Wreszcie trzecie ograniczenie to rodzaj uzyskiwanych przychodów. Do ustalenia prawa do ulgi według kryterium wysokości osiąganych zarobków nie będą brane pod uwagę te, które są rozliczane w PIT z zastosowaniem kosztów w wysokości 50 proc., czyli z tytułu korzystania przez twórców z praw autorskich oraz artystów wykonawców z praw pokrewnych. To oznacza, że jeśli pracownik otrzymuje tylko takie honoraria, na ulgę liczyć nie może.

– Ulga ominie np. uzyskujących przychody na podstawie umów o pracę artystów, wykładowców, dziennikarzy, a także architektów i informatyków – wyjaśnia Wioleta Kosińska, doradca podatkowy w Taxeo Komorniczak i Wspólnicy.
Prof. Adam Mariański, przewodniczący Krajowej Rady Doradców Podatkowych (KRDP), wprowadzenie ulgi określa sztucznym obniżeniem dochodu w ustawowym przedziale zarobków w celu zniwelowania straty spowodowanej zniesieniem odliczalności składki zdrowotnej. Cały zaś pomysł ocenia negatywnie.
– Preferuje się pracowników, a dyskryminuje osoby osiągające dochody z umów cywilnoprawnych, także z działalności gospodarczej – zwraca uwagę w swoim raporcie z analizy projektowanych rozwiązań.
Jego zdaniem na krytykę zasługuje fakt, że ulga odnosi się do określonego grona podatników i może nie być zrozumiała dla większości. Wyjaśnia, że może pojawić się argument, że ma ona na celu preferowanie osób zarabiających powyżej średniej krajowej. Ponadto projekt wprowadza preferencje tylko dla osób na określonych typach umów, w związku z czym inne opodatkowane na zasadach ogólnych nie będą mogły z niej korzystać. Pomysł prowadzi do niezrozumiałych podziałów wśród podatników według kryterium kwoty przychodów przez nich osiąganych, czyli – podkreśla – do kolejnego niesprawiedliwego podziału społeczeństwa.
Skomplikowane kalkulacje
– Ulgę tę należy ocenić negatywnie także z uwagi na dużą komplikację systemu podatkowego poprzez wprowadzenie dodatkowego odliczenia wyliczanego według skomplikowanego wzoru – uważa przewodniczący KRDP.

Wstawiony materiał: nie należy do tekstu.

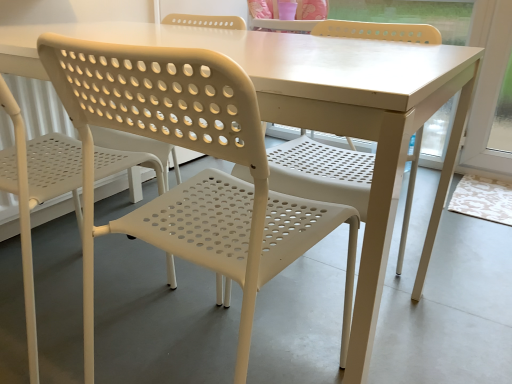 What are the coordinates of `vacant space in between white plastic chair at center, which appears as the first chair when viewed from the right, and white plastic chair at left, the 2th chair when ordered from right to left` in the screenshot? It's located at (154, 334). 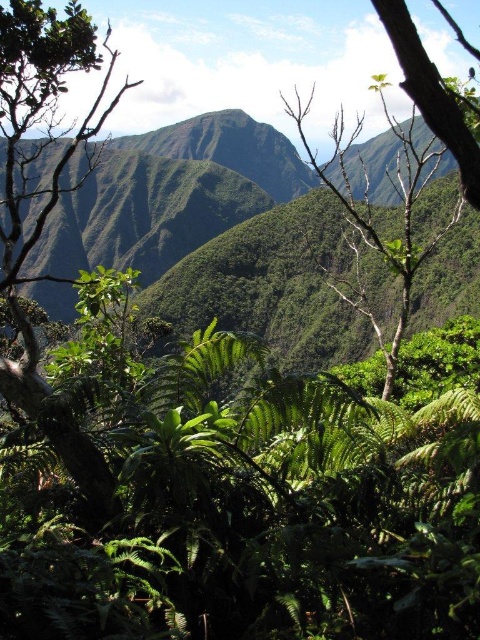 Question: Which point is farther from the camera taking this photo?

Choices:
 (A) (295, 93)
 (B) (404, 84)

Answer: (A)

Question: Can you confirm if green leafy tree at center is bigger than smooth bark tree at upper right?

Choices:
 (A) no
 (B) yes

Answer: (B)

Question: Is the position of green leafy tree at center less distant than that of smooth bark tree at upper right?

Choices:
 (A) no
 (B) yes

Answer: (A)

Question: Which object is farther from the camera taking this photo?

Choices:
 (A) smooth bark tree at upper right
 (B) green leafy tree at center

Answer: (B)

Question: Is green leafy tree at center above smooth bark tree at upper right?

Choices:
 (A) no
 (B) yes

Answer: (B) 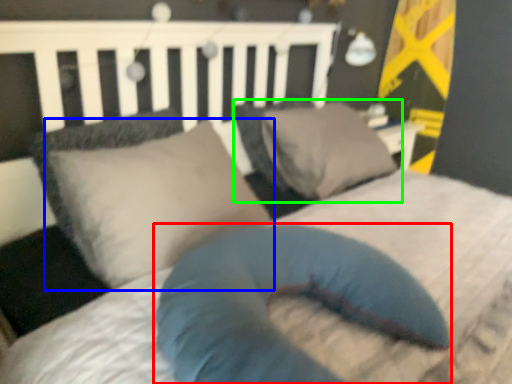 Question: Estimate the real-world distances between objects in this image. Which object is farther from pillow (highlighted by a red box), pillow (highlighted by a blue box) or pillow (highlighted by a green box)?

Choices:
 (A) pillow
 (B) pillow

Answer: (B)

Wzory będą dwa (patrz obok). Jeden będzie stosowany do obliczenia ulgi dla pracownika, którego przychody z pracy w ciągu roku wyniosą co najmniej 68412 zł, ale nie przekroczą 102588 zł. Drugi posłuży do wyliczenia odpisu dla osoby o rocznych przychodach wyższych od 102588 zł, nie przekraczających górnego limitu preferencji, czyli 133692 zł.
– Osoby, których przychód roczny przekroczy limit ulgi nie tylko z niej nie skorzystają, ale też muszą opodatkować część dochodów według stawki 32 proc. z drugiego progu skali podatkowej – zwraca uwagę Wioleta Kosińska.

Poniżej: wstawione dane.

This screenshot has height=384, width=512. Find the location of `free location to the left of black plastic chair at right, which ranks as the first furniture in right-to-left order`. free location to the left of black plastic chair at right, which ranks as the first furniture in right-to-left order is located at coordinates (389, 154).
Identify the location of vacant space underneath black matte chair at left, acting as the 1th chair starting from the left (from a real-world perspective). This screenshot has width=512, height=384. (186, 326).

Projekt określa, jak uwzględnić ulgę przy potrącaniu miesięcznych zaliczek na PIT. Pracodawcy będą obliczać kwotę do odliczenia od dochodu za miesiące, w których pracownik spełniający kryteria preferencji zarabiał nie mniej niż 5701 zł i nie więcej niż 11141 zł brutto. To ma być ustalane według zawartych w projektowanych przepisach algorytmów.
– Warto mieć świadomość, że ulgi dla klasy średniej nie należy traktować jak substytut dotychczasowego odliczenia składki zdrowotnej. Wyliczone kwoty odpisu będą odliczane od dochodu, czyli podstawy opodatkowania, od której ustala się zaliczkę na PIT według skali podatkowej, po uwzględnieniu kwoty wolnej. Ulga będzie zatem uwzględniana tak, jak składki na ubezpieczenia społeczne. Natomiast zdrowotna obecnie pomniejsza podatek – zauważa doradca z Taxeo.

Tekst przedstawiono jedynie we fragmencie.